Devfest MLOps

Sum-up

Welcome to this lab dealing with MLOps problematics.

In this lab we will manipulate data about wine.

We will train a model trying to predict if a wine will be good or not, but more importantly we will integrate our data science pipeline into an Ops pipeline, allowing us to train, deploy, and monitor a model in production letting us concentrate on the important task of data science, improving the performance of the model.

So follow us, while we show you how to get MLOps tasks out of the way !!

Objectives

The objective of this lab is to run a training pipeline in vertexAI, create an endpoint, deploy a model and deploy a monitoring job. We use tensorflow extended (tfx) as a framework to achieve our goal.

During this lab, you will design components for vertexAI integrating custom tensorflow code. This will allow you to later be able to handle training, deploying and monitoring models on your own, on a scalable and highly available platform.

Pre requisites

Comprehension of TensorFlow coding
Comprehension of Kubernetes principles
Notions of Kubeflow
Notions of VertexAI
Notions of GCP (GCS, Bigquery, Cloud Shell)
Notions of Docker
Understanding of ML problematics
Knowledge of MLOps problematics
Understanding of data project management

Technical details

Duration : 2H
Requirements : A computer, an internet connexion and a gmail e-mail

Workshop

The starter notebook wine_quality_notebook.ipynb is located at the root.

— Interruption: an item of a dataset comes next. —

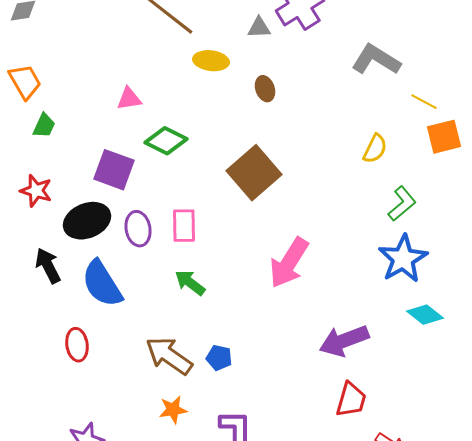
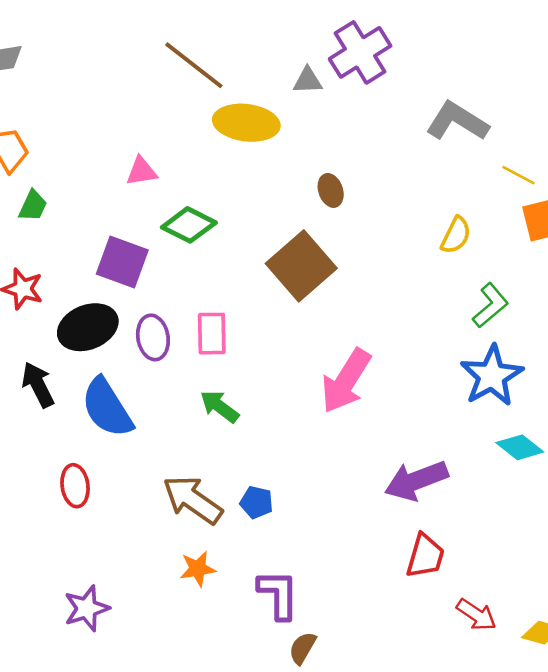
yellow ellipse: (211, 61) -> (246, 123), size x1.4
brown ellipse: (265, 89) -> (331, 190), moved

Two datasets corresponding to white and red wines are located in par-devfest-sfeir.wine_quality BigQuery dataset.

Setting things up

The gcp platform

Go to gcp front page in a browser
Access the devfest-sfeir project
Start a cloudshell
Create a GCS bucket: gcloud storage buckets create gs://<USERNAME>_mlops_lab --location='europe-west1'

The dev environment

We strongly suggest, for this lab, that you use a basic Cloud Shell environment as some tools like python, pip and gcloud CLI will already be present in the environment. Later on you can always explore the repo on your own with a locally built environment.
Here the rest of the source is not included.